By promoting a position, the algorithm makes the next search for a similar pattern faster. In the end, it means less comparisons are necessary to make a full search across a file.

As usual, in order to properly test improvements, i've measured the number of comparisons required for different window size (search depth) and file types. And here are the results :

                       Fusion  Multiple Improvement 
Calgary 64K Searches   5.54M    4.86M      14%
Firefox 64K Searches   41.9M    35.2M      19%
Enwik8  64K Searches    187M     166M      13%

Calgary 512K Searches  10.9M    9.31M      17%
Firefox 512K Searches  92.1M    78.2M      18%
Enwik8  512K Searches   434M     370M      17%

Calgary 4M Searches    14.2M    12.0M      18%
Firefox 4M Searches     182M     160M      14%
Enwik8  4M Searches     751M     619M      21%


As can be seen, improvement is sensible, but not outstanding. There is a slow ramp-up with window search size, although it seems to decrease for Firefox : this is entirely due to collision hashes, which accounts for approximately 40% of all comparisons, which seems a symptom of a long enough compressed segment within the tar file.
Improvement is also relatively well distributed across all file types, and as a consequence, even enwik8 witness some solid gains for a change.

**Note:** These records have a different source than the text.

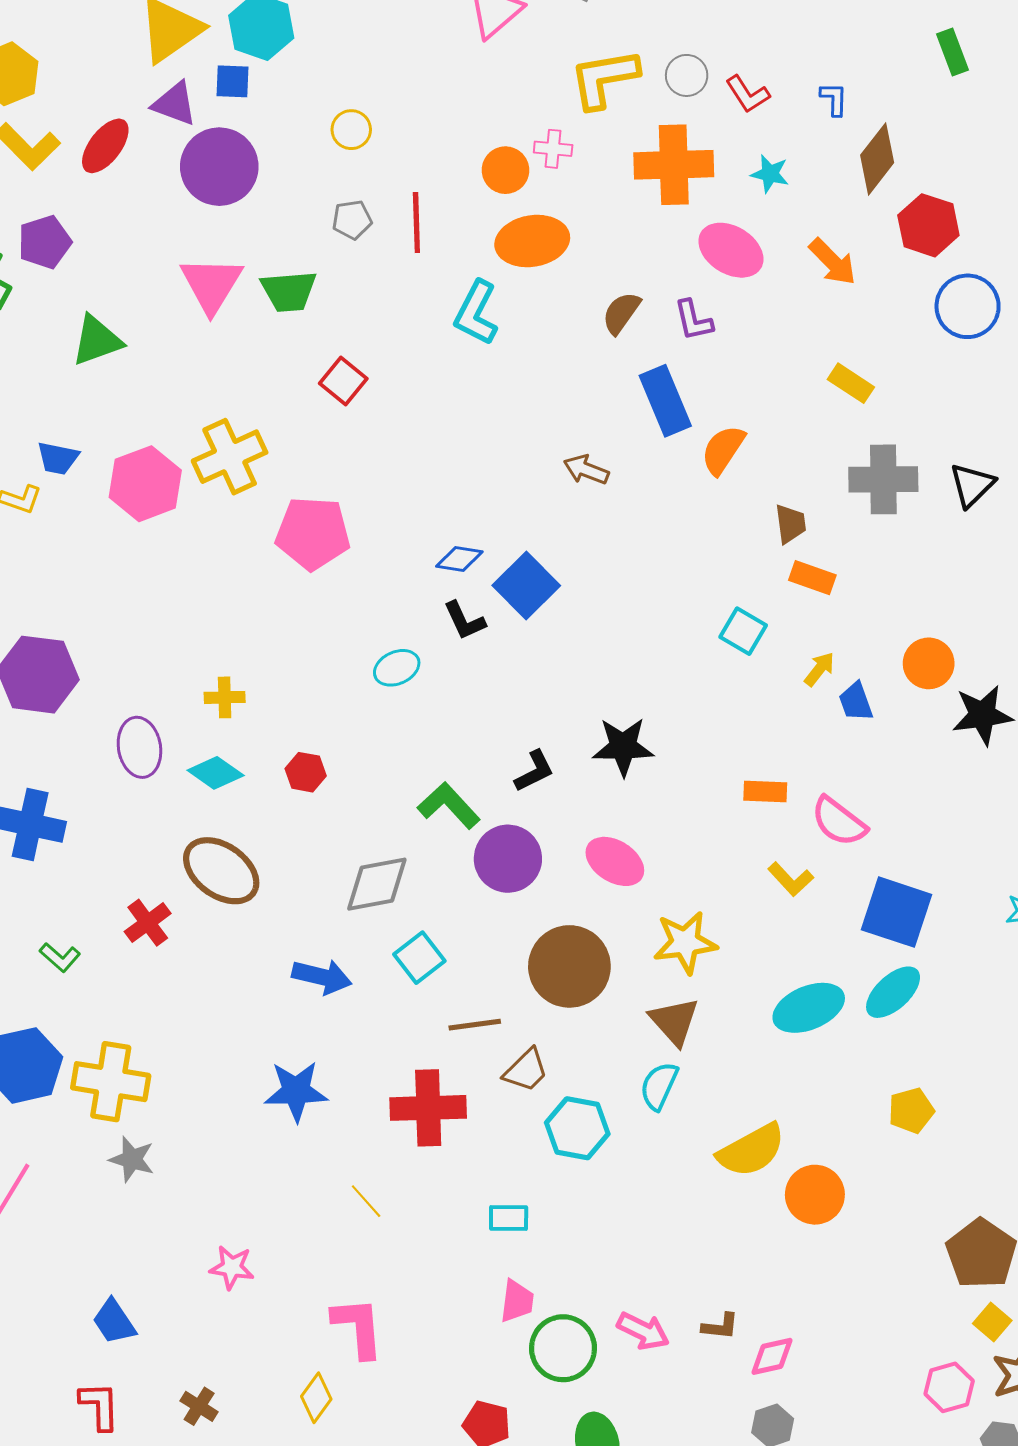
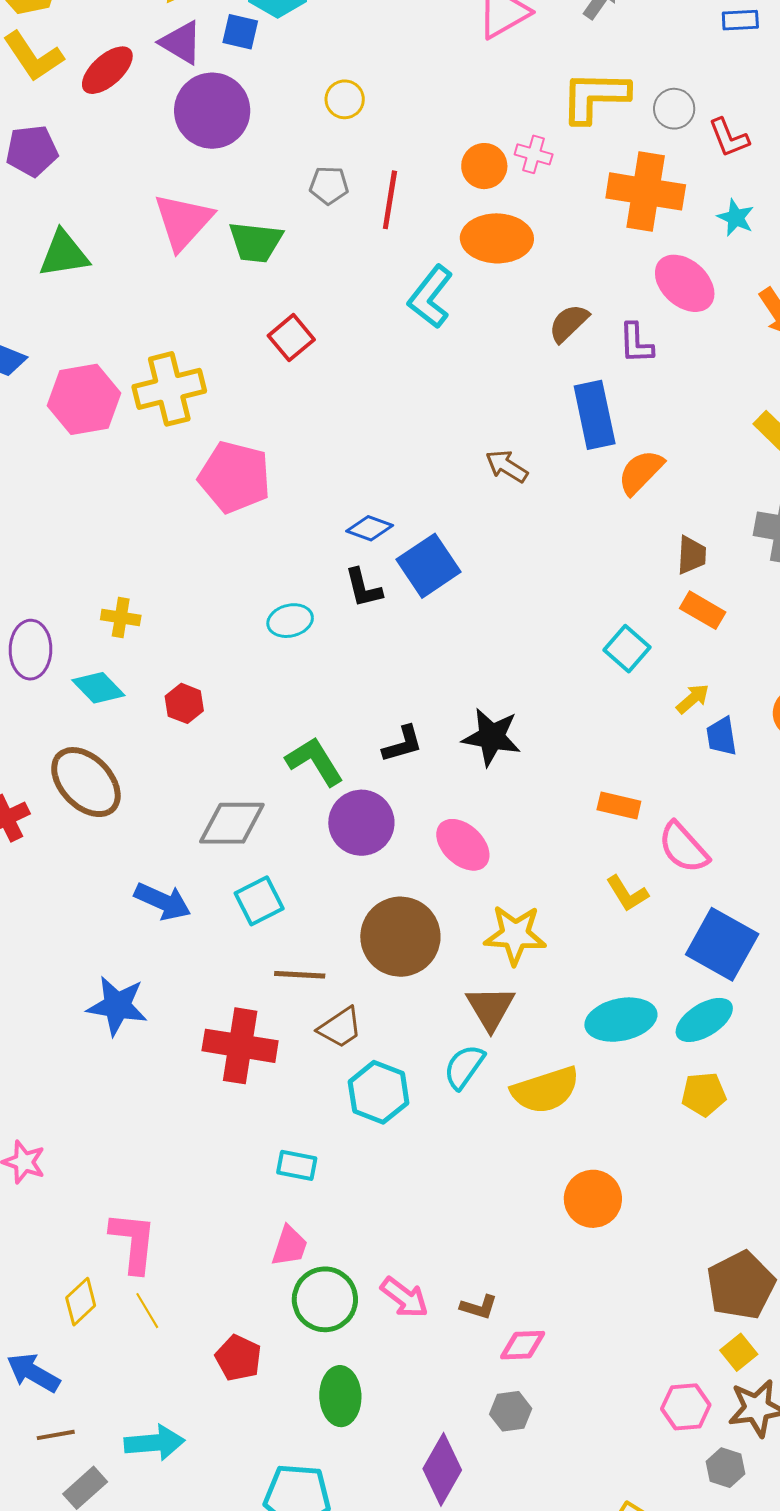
yellow pentagon: (911, 1110) -> (704, 1094), moved
yellow semicircle: (751, 1150) -> (545, 1090), moved
yellow line: (366, 1201) -> (147, 1311), moved

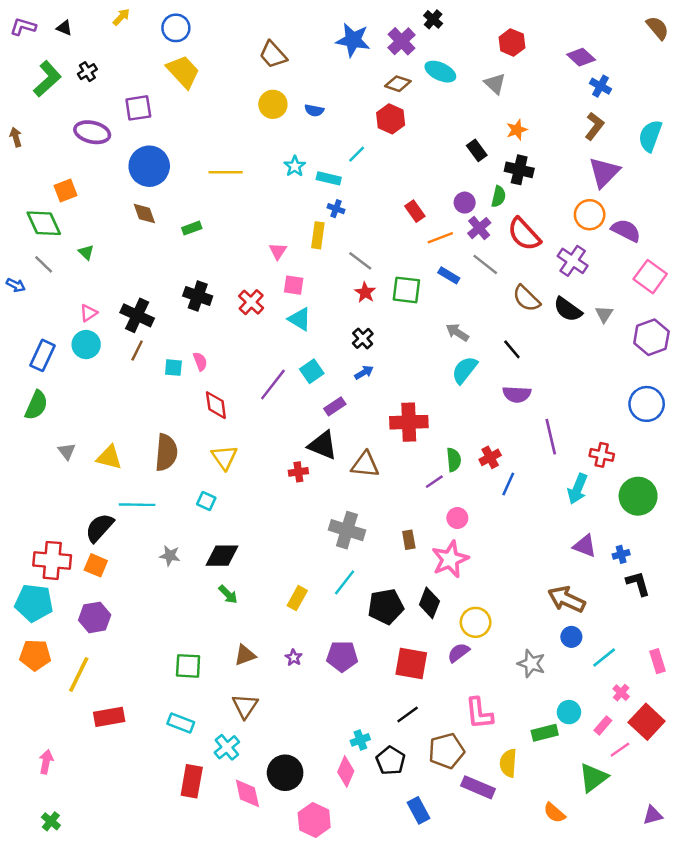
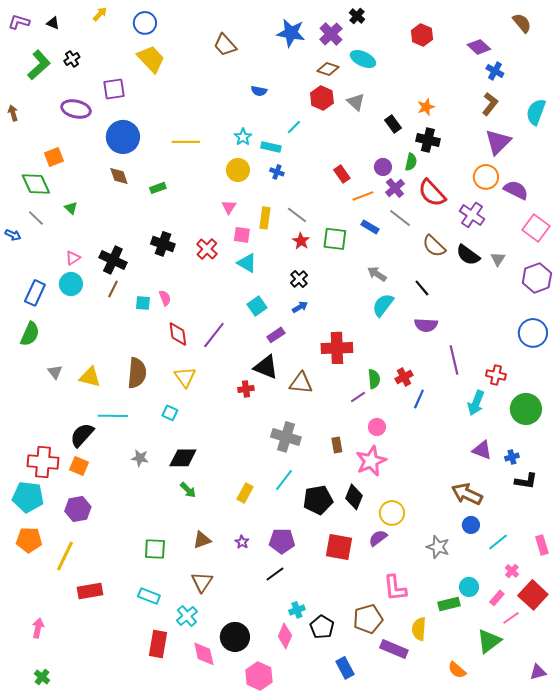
brown semicircle: (657, 28) -> (522, 23), moved
gray triangle: (495, 84) -> (356, 102), moved
yellow circle: (273, 104) -> (238, 170), moved
yellow rectangle: (318, 235) -> (265, 218), moved
purple line: (273, 385) -> (214, 335), moved
black L-shape: (638, 583) -> (526, 481), turned 115
black line: (408, 715) -> (275, 574), moved

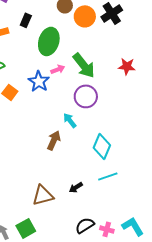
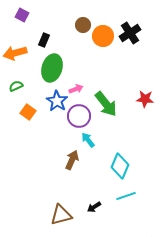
green ellipse: (49, 41) -> (52, 68), moved
green arrow: (84, 65) -> (106, 104), moved
red star: (127, 66) -> (145, 99), moved
purple circle: (86, 96) -> (79, 116), moved

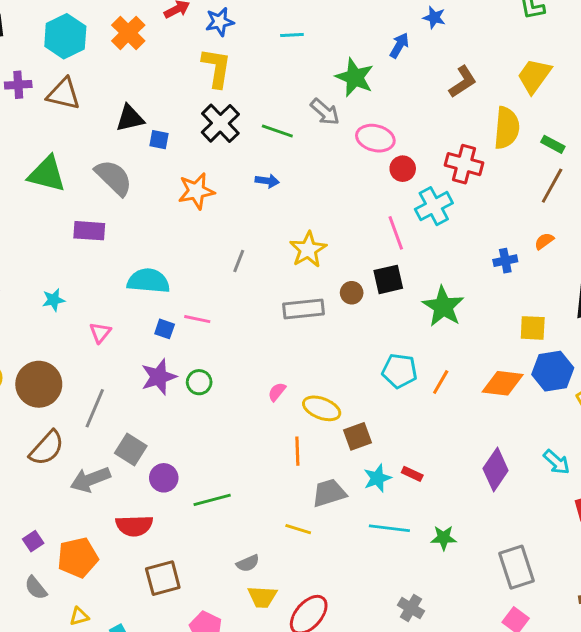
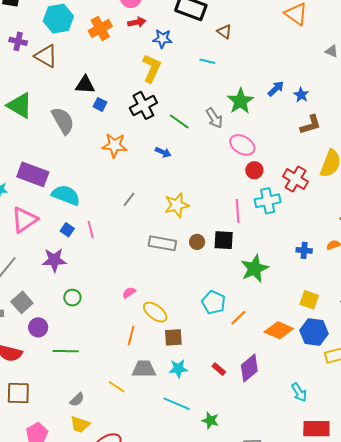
blue star: (434, 17) -> (301, 95), moved
purple rectangle: (89, 231) -> (33, 174), moved, size x1.4
pink line: (197, 319) -> (91, 230), turned 48
pink triangle: (100, 332) -> (24, 220), size x1.8
green circle: (199, 382) -> (72, 298), moved
purple diamond: (496, 470) -> (249, 368), moved
red rectangle: (412, 474) -> (219, 369), moved
gray semicircle: (248, 563) -> (77, 400), turned -35

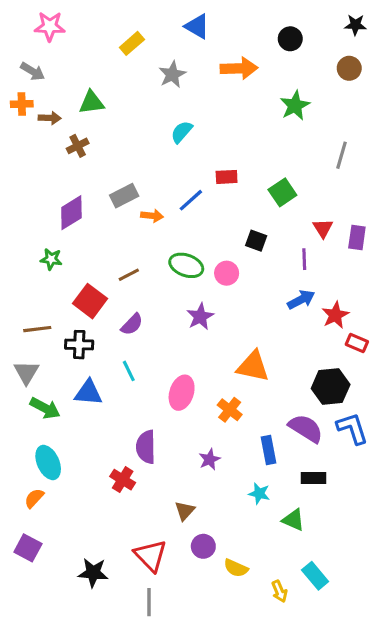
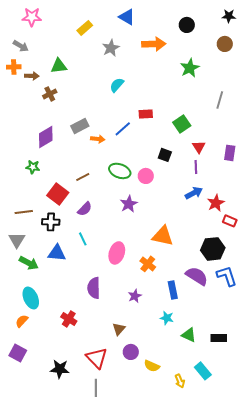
red triangle: (323, 228) -> (199, 147), moved
black rectangle: (314, 478) -> (219, 338), moved
red cross: (123, 480) -> (69, 319), moved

All in all, it translates into an incrementally faster search algorithm. It does not make it super-fast, but an appreciable improvement nonetheless.
Reaching higher speeds now is likely to require a completely new search methodology.

Sunday, December 5, 2010

Early end optimization

In the course of what finally is a major effort at rewriting MMC for multiple promotions, i found a small optimization left for current MMC version.
It is simple to explain : when i know that there is no more better element in the chain, i should stop searching.
I always wanted to implement it but failed up to now, producing some missed opportunities in the pack. This is now correctly solved, with a trick called "early end".
Here are some results :

                       Fusion  Early-end 
Calgary 64K Searches   5.54M    5.52M 
Firefox 64K Searches   41.9M    41.8M  
Enwik8  64K Searches    187M     186M  

Calgary 512K Searches  10.9M    10.9M  
Firefox 512K Searches  92.1M    91.7M 
Enwik8  512K Searches   434M     432M 

Calgary 4M Searches    14.2M    14.2M 
Firefox 4M Searches     182M     181M 
Enwik8  4M Searches     751M     749M 


Benefits are disappointingly low.
There must be an explanation though. If there is no possible better opportunity, we are quite likely near the end of the chain anyway, if not already at its end. With these results, it seems this was already the case most of the time.
The only good news is that this small benefit comes at no cost at all.